Entre l’intuition et la conscience claire s’opère une alchimie possible en certains cas mais souvent utopique. Cela m’incline à beaucoup d’humilité et je mets le lecteur en garde.
Ces onze portrait de Jean Raine datent du mois d’Octobre 1976. Ce fut l’occasion d’opposer un certain rationalisme aux angoisses suscitées par l’existence. Ceci pour éviter la psychose du néant. La vie est acceptable lorsqu’on en considère les pleins et non les vides. Le vide est la mort virtuelle de l’homme en son immensité. On peut donc considérer la vie comme un miracle sous-tendu par une appréhension avide de matière. La rigueur s’impose comme nécessité. Je me suis efforcé dans ma peinture de donner à l’image une rythmique propre à tout créateur. Le temps est essentiel pour le peintre. Ceci peut paraître trop simple mais n’est pas évident.

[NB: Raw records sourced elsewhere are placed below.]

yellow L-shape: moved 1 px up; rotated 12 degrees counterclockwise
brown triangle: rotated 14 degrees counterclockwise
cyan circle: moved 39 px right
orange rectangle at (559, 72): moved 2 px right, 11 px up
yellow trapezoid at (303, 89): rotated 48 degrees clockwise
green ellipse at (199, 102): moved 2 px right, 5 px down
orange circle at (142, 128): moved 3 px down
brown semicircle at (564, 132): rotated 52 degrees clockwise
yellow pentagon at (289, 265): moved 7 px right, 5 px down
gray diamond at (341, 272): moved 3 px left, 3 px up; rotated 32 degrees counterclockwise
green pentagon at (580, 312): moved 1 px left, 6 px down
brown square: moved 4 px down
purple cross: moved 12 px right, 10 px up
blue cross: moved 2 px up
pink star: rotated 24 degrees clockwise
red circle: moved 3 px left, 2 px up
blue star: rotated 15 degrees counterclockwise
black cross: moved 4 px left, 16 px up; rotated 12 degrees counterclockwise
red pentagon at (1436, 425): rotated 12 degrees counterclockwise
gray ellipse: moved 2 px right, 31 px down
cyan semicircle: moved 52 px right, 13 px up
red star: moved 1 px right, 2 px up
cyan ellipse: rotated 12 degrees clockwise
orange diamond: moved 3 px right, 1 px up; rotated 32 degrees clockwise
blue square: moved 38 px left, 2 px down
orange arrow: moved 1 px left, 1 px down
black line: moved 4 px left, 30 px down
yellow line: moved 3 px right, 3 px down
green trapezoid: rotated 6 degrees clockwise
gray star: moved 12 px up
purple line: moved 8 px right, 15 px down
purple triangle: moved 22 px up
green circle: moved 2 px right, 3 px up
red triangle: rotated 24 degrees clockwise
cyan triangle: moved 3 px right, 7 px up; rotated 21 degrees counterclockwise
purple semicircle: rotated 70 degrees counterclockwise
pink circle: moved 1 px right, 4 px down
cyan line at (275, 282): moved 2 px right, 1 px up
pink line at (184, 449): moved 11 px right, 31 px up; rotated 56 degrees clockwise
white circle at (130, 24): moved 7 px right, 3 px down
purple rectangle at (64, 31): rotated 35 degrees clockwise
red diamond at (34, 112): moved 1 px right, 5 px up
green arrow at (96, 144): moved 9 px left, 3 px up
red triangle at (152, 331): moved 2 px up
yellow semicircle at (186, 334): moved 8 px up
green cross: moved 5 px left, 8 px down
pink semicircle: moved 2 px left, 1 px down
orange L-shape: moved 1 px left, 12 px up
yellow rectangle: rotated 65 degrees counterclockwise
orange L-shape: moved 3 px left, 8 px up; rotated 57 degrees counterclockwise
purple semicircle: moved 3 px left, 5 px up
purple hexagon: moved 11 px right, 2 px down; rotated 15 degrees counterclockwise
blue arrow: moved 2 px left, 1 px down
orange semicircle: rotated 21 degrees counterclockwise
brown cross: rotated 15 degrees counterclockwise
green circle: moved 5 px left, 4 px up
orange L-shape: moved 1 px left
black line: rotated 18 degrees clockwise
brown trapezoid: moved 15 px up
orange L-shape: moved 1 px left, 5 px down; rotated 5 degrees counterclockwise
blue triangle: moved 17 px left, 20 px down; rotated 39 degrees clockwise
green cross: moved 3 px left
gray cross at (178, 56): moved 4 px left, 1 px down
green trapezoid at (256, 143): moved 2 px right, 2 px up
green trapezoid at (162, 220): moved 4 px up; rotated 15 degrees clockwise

Compter, tricher, voir son visage vieillir, rêver au fil du temps et vivre encore n’est pas un exercice facile. Voilà ce que Jean Raine m’avait dit en voyant les portraits. L’homme pourra-t-il retrouver le temps et les rythmes de la grande pulsation cosmique et avec eux atteindre à l’équilibre nécessaire à la survie ?
Mon besoin de rationalité m’induit à considérer la fiction comme un phénomène purement matériel qui trouve son origine dans la conscience d’exister en tant que moyen de création, d’invention, de construction, de destruction. Il est important d’affirmer que ces mécanismes opèrent dans des conditions de précarité du fait de la continuelle déperdition de matière due à une entropie. Il n’est pas impossible que dans le rêve et surtout dans le rêve éveillé, on puisse trouver l’énergie de dépasser l’étiage quasi végétatif, la dépense minimum de forces indispensables à l’existence de tout être vivant. En ce qui nous concerne, la vie sociale est un frein ; elle normalise à l’excès, tout en exigeant dans certains domaines une dépense d’énergie absolument hallucinante.
J’ai évalué avec beaucoup de circonspection les causes de ma souffrance. Pour cela, face aux troubles et au magma qui sourdent des profondeurs, je m’efforce de creuser pour capter et faire coexister des forces de dialectiquement contradictoires. Nulle évidence ne survit à la critique. En fait, rien ne se passe dans le monde extérieur, mais le paradoxe est que nous sommes extérieurs à nous mêmes. Extérieurs et mille fois plus intérieurs à la fois.
J’en suis arrivé récemment à tenter de faire coexister harmonieusement les forces inquiétantes qui nous habitent et celles d’un univers qui n’est pas moins menaçant. Il faut accepter le conflit mais tirer parti de l’énergie des antagonismes. Si quelque apparence de finalité subsiste, c’est dans la conquête d’un inconnu qui nous est malgré tout familier. Pour être forts et créateurs, faut-il réduire ou étendre son territoire ? Il est en tous cas nécessaire de se situer, fusse précairement, dans l’évolution à laquelle nous participons. Ce qui nous préoccupe, est que cette évolution nous semble aléatoire et sans cesse menacée. Nous voulons humblement ETRE, après avoir été les conquérants d’une parcelle de survie.